You're fortunate and I agree with your comments. I first learned of his SlingerWingers 3 or maybe 4 years ago. I've now got 5. Will probably be buying more. Also have his stickmen, retired gunners and a few other products. Great guy, great products. I've got wingers from the other two big manufacturers. Scott's are far and away the best design, the best built and the least expensive.


----------



## Daren Galloway (Jun 28, 2012)

Don Smith said:


> You're fortunate and I agree with your comments. I first learned of his SlingerWingers 3 or maybe 4 years ago. I've now got 5. Will probably be buying more. Also have his stickmen, retired gunners and a few other products. Great guy, great products. I've got wingers from the other two big manufacturers. Scott's are far and away the best design, the best built and the least expensive.


Could you post some pics of the stickmen please. There is nothing on his website.


----------



## Don Smith (Mar 23, 2004)

Daren Galloway said:


> Could you post some pics of the stickmen please. There is nothing on his website.
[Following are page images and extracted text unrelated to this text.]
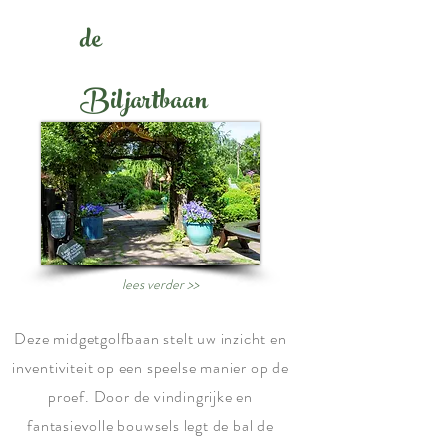
de
Bilj
ar
tbaan
lees verder >>
Deze midgetgolfbaan stelt uw inzicht en
inventiviteit op een speelse manier op de
proef. Door de vindingrijke en
fantasievolle bouwsels legt de bal de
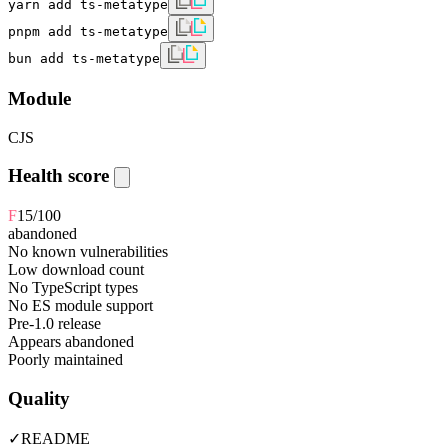
yarn add ts-metatype
pnpm add ts-metatype
bun add ts-metatype
Module
CJS
Health score
F
15
/100
abandoned
No known vulnerabilities
Low download count
No TypeScript types
No ES module support
Pre-1.0 release
Appears abandoned
Poorly maintained
Quality
✓
README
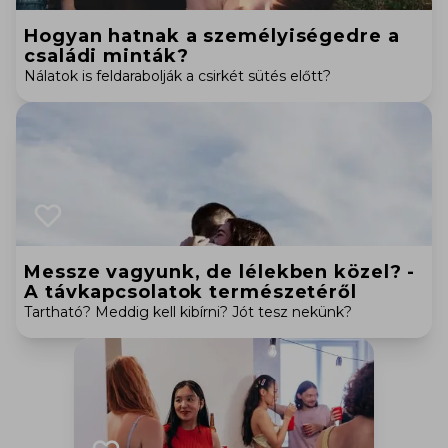
Hogyan hatnak a személyiségedre a
családi minták?
Nálatok is feldarabolják a csirkét sütés előtt?
Messze vagyunk, de lélekben közel? -
A távkapcsolatok természetéről
Tartható? Meddig kell kibírni? Jót tesz nekünk?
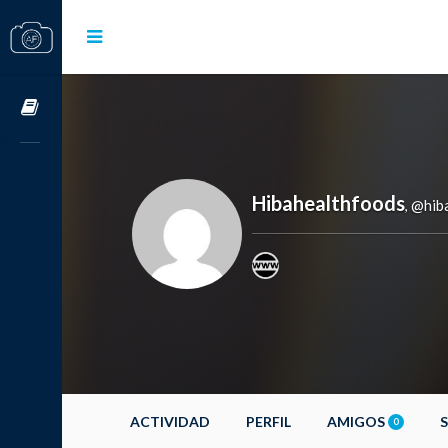
Cursos OnLine
Hibahealthfoods
@hib
,
ACTIVIDAD
PERFIL
AMIGOS
0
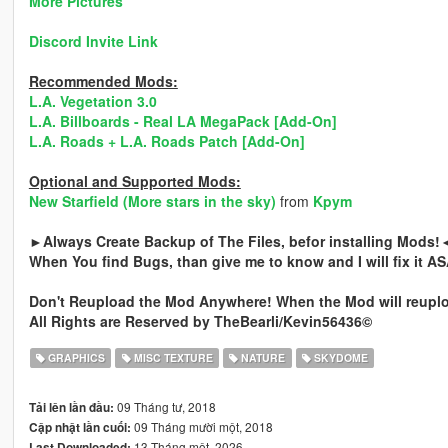
More Pictures
Discord Invite Link
Recommended Mods:
L.A. Vegetation 3.0
L.A. Billboards - Real LA MegaPack [Add-On]
L.A. Roads + L.A. Roads Patch [Add-On]
Optional and Supported Mods:
New Starfield (More stars in the sky)
from
Kpym
►Always Create Backup of The Files, befor installing Mods!
When You find Bugs, than give me to know and I will fix it A
Don't Reupload the Mod Anywhere! When the Mod will reuploa
All Rights are Reserved by TheBearli/Kevin56436©
GRAPHICS
MISC TEXTURE
NATURE
SKYDOME
09 Tháng tư, 2018
Tải lên lần đầu:
09 Tháng mười một, 2018
Cập nhật lần cuối:
13 Tháng một, 2026
Last Downloaded:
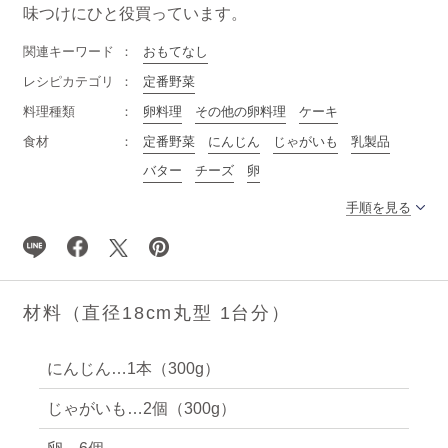
味つけにひと役買っています。
関連キーワード
おもてなし
レシピカテゴリ
定番野菜
料理種類
卵料理
その他の卵料理
ケーキ
食材
定番野菜
にんじん
じゃがいも
乳製品
バター
チーズ
卵
手順を見る
材料（直径18cm丸型 1台分）
にんじん…1本（300g）
じゃがいも…2個（300g）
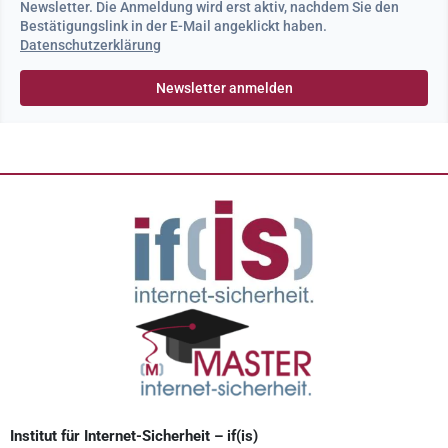
Newsletter. Die Anmeldung wird erst aktiv, nachdem Sie den
Bestätigungslink in der E-Mail angeklickt haben.
Datenschutzerklärung
Institut für Internet-Sicherheit – if(is)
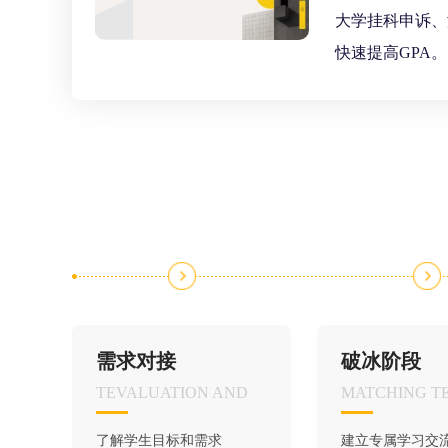
大学挂科申诉、
快速提高GPA。
需求对接
破冰阶段
TEVALUATION AND
MATCHING T
了解学生目标和需求
建立专属学习交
Both the stickman and the retired gunner mechanism is on his website. Click on the "shop" tab at the top, scroll down to "load more", click there. Here's the link Shop | website


----------



## RandyJaco (Nov 8, 2019)

Daren Galloway said:


> Could you post some pics of the stickmen please. There is nothing on his website.


He told me last night that he had just put the stickmen back on the website. I think he was behind on wingers or wasn't able to build the stickmen. You can't tell from the picture but the tubing folds basically in half and it rolls up on it. There are 2 velcro straps so it is nice and tight. He puts 2 stakes on, so he stays up better. I need to tell him to put a picture of one rolled up on the website.


----------



## Daren Galloway (Jun 28, 2012)

Don Smith said:


> Both the stickman and the retired gunner mechanism is on his website. Click on the "shop" tab at the top, scroll down to "load more", click there. Here's the link Shop | website


This is all I see.


----------



## Don Smith (Mar 23, 2004)

Daren Galloway said:


> This is all I see.
> 
> 
> View attachment 90451





Daren Galloway said:


> This is all I see.
> 
> 
> View attachment 90451


That's page 1. Go to the bottom and click on "LOAD MORE". That's takes you to page 2. I think there are 4 pages total.


----------



## RandyJaco (Nov 8, 2019)

I just looked and they are on there. You have to scroll down a ways.


----------